Dataset section start
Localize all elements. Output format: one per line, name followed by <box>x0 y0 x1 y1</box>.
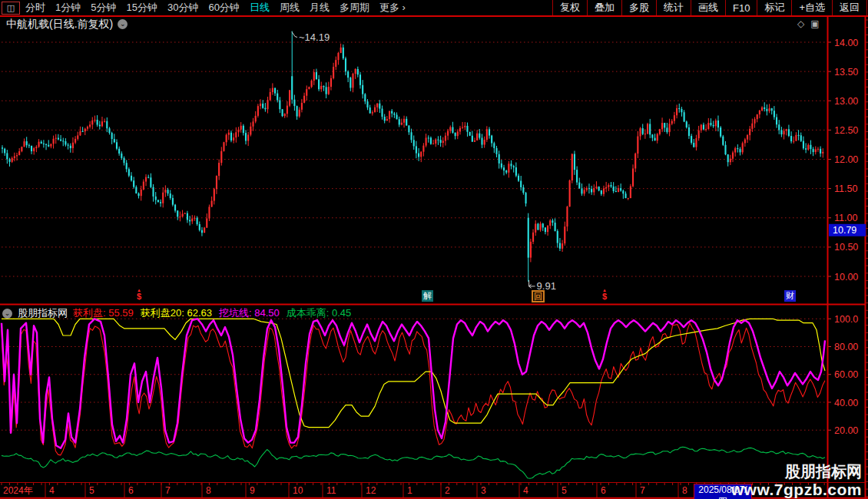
indicator-axis-label: 60.00 <box>834 369 858 380</box>
price-axis-label: 12.50 <box>834 125 858 136</box>
timeline-month-label: 5 <box>562 484 567 497</box>
indicator-line-3 <box>2 447 825 478</box>
timeline-month-label: 6 <box>601 484 606 497</box>
indicator-header: ⌄ 股朋指标网 获利盘: 55.59获利盘20: 62.63挖坑线: 84.50… <box>2 306 358 320</box>
candles-layer <box>2 31 823 282</box>
timeline-month-label: 4 <box>49 484 55 497</box>
app-window: ◫ 分时1分钟5分钟15分钟30分钟60分钟日线周线月线多周期更多 › 复权叠加… <box>0 0 868 499</box>
indicator-values: 获利盘: 55.59获利盘20: 62.63挖坑线: 84.50成本乖离: 0.… <box>73 306 358 320</box>
price-axis-label: 10.00 <box>834 272 858 283</box>
price-axis-label: 10.50 <box>834 242 858 253</box>
high-price-annotation: ~14.19 <box>299 31 330 43</box>
timeline-month-label: 9 <box>250 484 255 497</box>
indicator-value-3: 成本乖离: 0.45 <box>287 307 352 319</box>
current-price-tag-label: 10.79 <box>833 225 856 236</box>
indicator-axis-label: 40.00 <box>834 398 858 408</box>
timeline-month-label: 11 <box>326 484 336 497</box>
timeline-year-label: 2024年 <box>3 484 33 497</box>
watermark-url: www.7gpzb.com <box>731 481 862 498</box>
event-marker-cai[interactable]: 财 <box>784 290 796 302</box>
price-axis-label: 11.00 <box>834 213 857 223</box>
timeline-month-label: 4 <box>523 484 528 497</box>
timeline-month-label: 8 <box>682 484 687 497</box>
price-axis-label: 13.00 <box>834 96 858 107</box>
indicator-axis-label: 100.0 <box>834 314 858 325</box>
indicator-axis-label: 80.00 <box>834 342 858 352</box>
indicator-axis-label: 20.00 <box>834 425 858 436</box>
indicator-value-0: 获利盘: 55.59 <box>73 307 134 319</box>
watermark: 股朋指标网 www.7gpzb.com <box>731 463 862 498</box>
timeline-month-label: 2 <box>445 484 450 497</box>
indicator-line-2 <box>2 319 825 448</box>
indicator-value-1: 获利盘20: 62.63 <box>141 307 212 319</box>
chart-canvas: 14.0013.5013.0012.5012.0011.5011.0010.50… <box>0 0 868 499</box>
price-axis-label: 13.50 <box>834 67 858 78</box>
indicator-collapse-icon[interactable]: ⌄ <box>2 309 12 319</box>
event-marker-hui[interactable]: 回 <box>532 290 545 302</box>
watermark-site-name: 股朋指标网 <box>731 463 862 481</box>
price-axis-label: 11.50 <box>834 183 857 194</box>
indicator-value-2: 挖坑线: 84.50 <box>219 307 280 319</box>
event-marker-dollar[interactable]: ▲$ <box>134 289 144 300</box>
timeline-month-label: 7 <box>165 484 171 497</box>
price-axis-label: 12.00 <box>834 154 858 165</box>
timeline-month-label: 7 <box>640 484 645 497</box>
indicator-source-label: 股朋指标网 <box>18 306 68 320</box>
event-marker-dollar[interactable]: ▲$ <box>600 289 609 300</box>
timeline-month-label: 12 <box>366 484 376 497</box>
timeline-month-label: 6 <box>128 484 134 497</box>
timeline-month-label: 3 <box>481 484 486 497</box>
indicator-line-0 <box>2 323 825 455</box>
timeline-month-label: 5 <box>89 484 94 497</box>
event-marker-jie[interactable]: 解 <box>422 290 433 302</box>
timeline-month-label: 8 <box>206 484 211 497</box>
price-axis-label: 14.00 <box>834 38 858 48</box>
timeline-month-label: 10 <box>293 484 303 497</box>
timeline-month-label: 1 <box>407 484 412 497</box>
Dataset section end
◆ Task objective
The whole listing above needs to be copied exactly; please keep the pictures out.

◆ Response to the task
Localize all elements. Output format: one per line, name followed by <box>x0 y0 x1 y1</box>.
indicator-axis-label: 60.00 <box>834 369 858 380</box>
price-axis-label: 12.50 <box>834 125 858 136</box>
timeline-month-label: 5 <box>562 484 567 497</box>
indicator-line-3 <box>2 447 825 478</box>
timeline-month-label: 6 <box>601 484 606 497</box>
indicator-header: ⌄ 股朋指标网 获利盘: 55.59获利盘20: 62.63挖坑线: 84.50… <box>2 306 358 320</box>
candles-layer <box>2 31 823 282</box>
timeline-month-label: 4 <box>49 484 55 497</box>
app-window: ◫ 分时1分钟5分钟15分钟30分钟60分钟日线周线月线多周期更多 › 复权叠加… <box>0 0 868 499</box>
indicator-values: 获利盘: 55.59获利盘20: 62.63挖坑线: 84.50成本乖离: 0.… <box>73 306 358 320</box>
price-axis-label: 10.00 <box>834 272 858 283</box>
price-axis-label: 10.50 <box>834 242 858 253</box>
high-price-annotation: ~14.19 <box>299 31 330 43</box>
timeline-month-label: 9 <box>250 484 255 497</box>
indicator-value-3: 成本乖离: 0.45 <box>287 307 352 319</box>
current-price-tag-label: 10.79 <box>833 225 856 236</box>
indicator-axis-label: 40.00 <box>834 398 858 408</box>
timeline-month-label: 11 <box>326 484 336 497</box>
timeline-year-label: 2024年 <box>3 484 33 497</box>
watermark-url: www.7gpzb.com <box>731 481 862 498</box>
event-marker-cai[interactable]: 财 <box>784 290 796 302</box>
price-axis-label: 11.00 <box>834 213 857 223</box>
timeline-month-label: 4 <box>523 484 528 497</box>
timeline-month-label: 8 <box>682 484 687 497</box>
price-axis-label: 13.00 <box>834 96 858 107</box>
indicator-axis-label: 100.0 <box>834 314 858 325</box>
indicator-axis-label: 80.00 <box>834 342 858 352</box>
indicator-axis-label: 20.00 <box>834 425 858 436</box>
indicator-value-0: 获利盘: 55.59 <box>73 307 134 319</box>
watermark: 股朋指标网 www.7gpzb.com <box>731 463 862 498</box>
timeline-month-label: 2 <box>445 484 450 497</box>
indicator-line-2 <box>2 319 825 448</box>
indicator-value-1: 获利盘20: 62.63 <box>141 307 212 319</box>
chart-canvas: 14.0013.5013.0012.5012.0011.5011.0010.50… <box>0 0 868 499</box>
price-axis-label: 13.50 <box>834 67 858 78</box>
indicator-collapse-icon[interactable]: ⌄ <box>2 309 12 319</box>
event-marker-hui[interactable]: 回 <box>532 290 545 302</box>
watermark-site-name: 股朋指标网 <box>731 463 862 481</box>
price-axis-label: 11.50 <box>834 183 857 194</box>
indicator-value-2: 挖坑线: 84.50 <box>219 307 280 319</box>
event-marker-dollar[interactable]: ▲$ <box>134 289 144 300</box>
timeline-month-label: 7 <box>165 484 171 497</box>
price-axis-label: 12.00 <box>834 154 858 165</box>
timeline-month-label: 7 <box>640 484 645 497</box>
indicator-source-label: 股朋指标网 <box>18 306 68 320</box>
event-marker-dollar[interactable]: ▲$ <box>600 289 609 300</box>
timeline-month-label: 12 <box>366 484 376 497</box>
timeline-month-label: 6 <box>128 484 134 497</box>
timeline-month-label: 3 <box>481 484 486 497</box>
indicator-line-0 <box>2 323 825 455</box>
timeline-month-label: 5 <box>89 484 94 497</box>
event-marker-jie[interactable]: 解 <box>422 290 433 302</box>
timeline-month-label: 8 <box>206 484 211 497</box>
price-axis-label: 14.00 <box>834 38 858 48</box>
timeline-month-label: 10 <box>293 484 303 497</box>
timeline-month-label: 1 <box>407 484 412 497</box>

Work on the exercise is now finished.